Eine andere Möglichkeit ist ein Radiowecker, den die
Flensburger Firma 2wcom entwickelt hat. Auf der
UKW-Frequenz werden von Behörden ausgesandte
Warnungen wie "Schwerer Störfall im AKW Krümmel - bitte
Fenster und Türen geschlossen halten" aufgeschnappt und im
Radio- Display angezeigt. Auch wenn das Radio ausgeschaltet
ist, wird sofort ein energisches Signal ausgelöst. Die Firma hat
50.000 dieser Frühwarnsysteme an die schwedische
Regierung verkauft, die sie an Bewohner in der Nähe von
Atomkraftwerken ausgehändigt hat.
Auch Schleswig-Holsteins Ministerpräsident Peter Harry Carstensen (CDU) hat auf seinem
Schreibtisch zu Testzwecken ein solches Radio stehen. Es kostet zurzeit 50 Euro. "Der Wecker ist
an sich eine gute Idee.

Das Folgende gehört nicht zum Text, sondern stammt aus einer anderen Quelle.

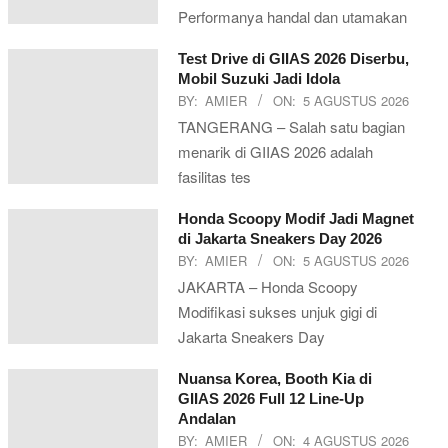
Performanya handal dan utamakan
Test Drive di GIIAS 2026 Diserbu,
Mobil Suzuki Jadi Idola
BY:
AMIER
ON:
5 AGUSTUS 2026
TANGERANG – Salah satu bagian
menarik di GIIAS 2026 adalah
fasilitas tes
Honda Scoopy Modif Jadi Magnet
di Jakarta Sneakers Day 2026
BY:
AMIER
ON:
5 AGUSTUS 2026
JAKARTA – Honda Scoopy
Modifikasi sukses unjuk gigi di
Jakarta Sneakers Day
Nuansa Korea, Booth Kia di
GIIAS 2026 Full 12 Line-Up
Andalan
BY:
AMIER
ON:
4 AGUSTUS 2026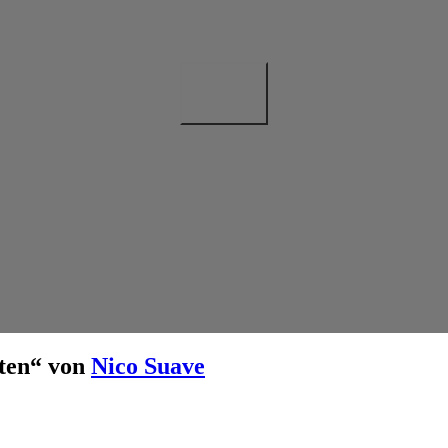
iten“ von
Nico Suave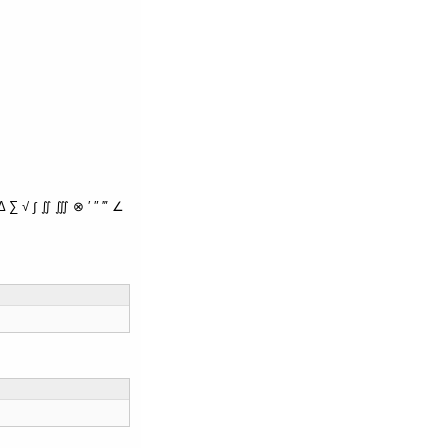
∑ √ ∫ ∬ ∭ ⊗ ′ ″ ‴ ∠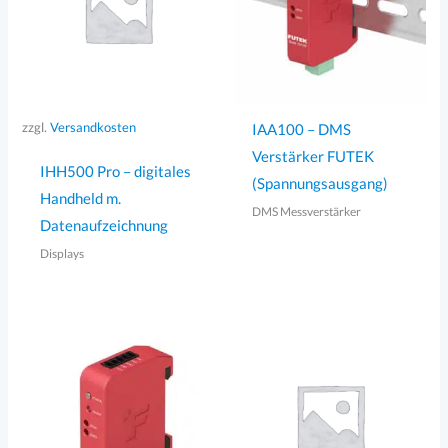
zzgl.
Versandkosten
IAA100 – DMS
Verstärker FUTEK
IHH500 Pro – digitales
(Spannungsausgang)
Handheld m.
DMS Messverstärker
Datenaufzeichnung
Displays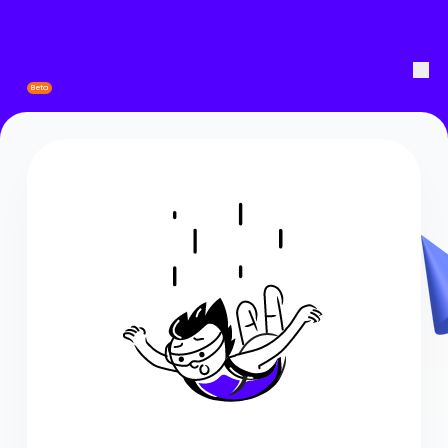
Wannabe School
Beta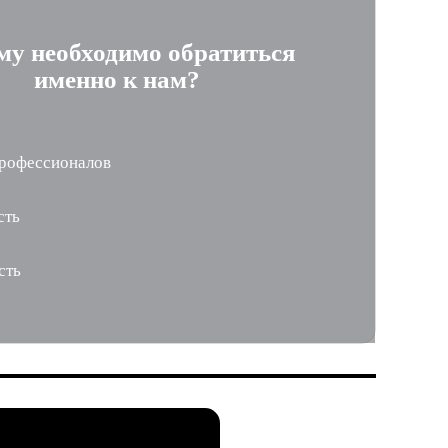
му необходимо обратиться
именно к нам?
рофессионалов
сть
сть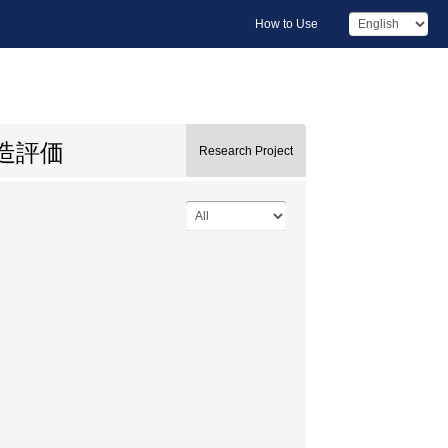
How to Use
造評価
Research Project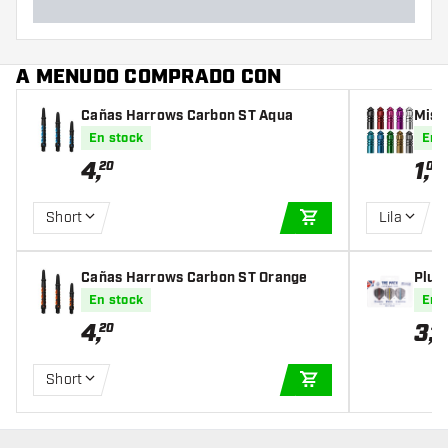
A MENUDO COMPRADO CON
Cañas Harrows Carbon ST Aqua
Miss
En stock
En 
4
,
1
,
20
00
Short
Lila
AÑADIR A LA CEST
Cañas Harrows Carbon ST Orange
Plum
En stock
En 
4
,
3
,
20
45
Short
AÑADIR A LA CEST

Nur ist das Land finanziell nicht in der Lage, jeden Haushalt damit
auszurüsten", erteilt Carstensen dieser Lösung eine Absage. Thomas Giebeler vom
Innenministerium meint: "Die Sirene ist nach wie vor die wirksamste Methode, die Menschen im
Katastrophenfall bis in den hintersten Winkel der Republik aus den Betten zu bekommen."